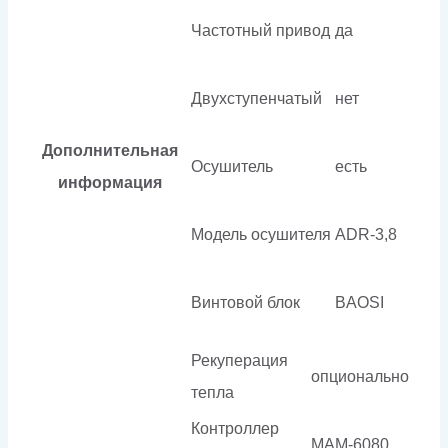
Частотный привод
да
Двухступенчатый
нет
Дополнительная
Осушитель
есть
информация
Модель осушителя
ADR-3,8
Винтовой блок
BAOSI
Рекуперация
опционально
тепла
Контроллер
МАМ-6080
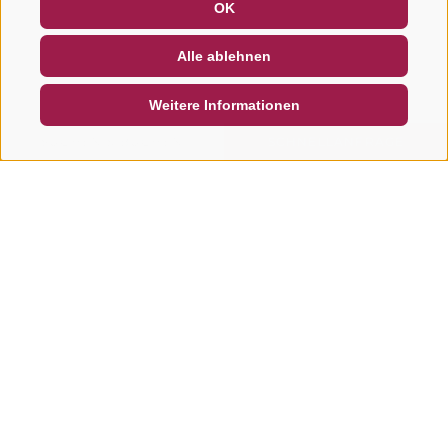
OK
NEWSLETTER
SOCIAL WALL
WETTER
Alle ablehnen
DE
IT
EN
Weitere Informationen
SUCHEN & BUCHEN
SCHNELLANFRAGE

-*-

• Assignment
Drop the pictures; repeat each entry above exactly.

• Task response
Частотный привод
да
Двухступенчатый
нет
Дополнительная
Осушитель
есть
информация
Модель осушителя
ADR-3,8
Винтовой блок
BAOSI
Рекуперация
опционально
тепла
Контроллер
МАМ-6080
OK
NEWSLETTER
SOCIAL WALL
WETTER
Alle ablehnen
DE
IT
EN
Weitere Informationen
SUCHEN & BUCHEN
SCHNELLANFRAGE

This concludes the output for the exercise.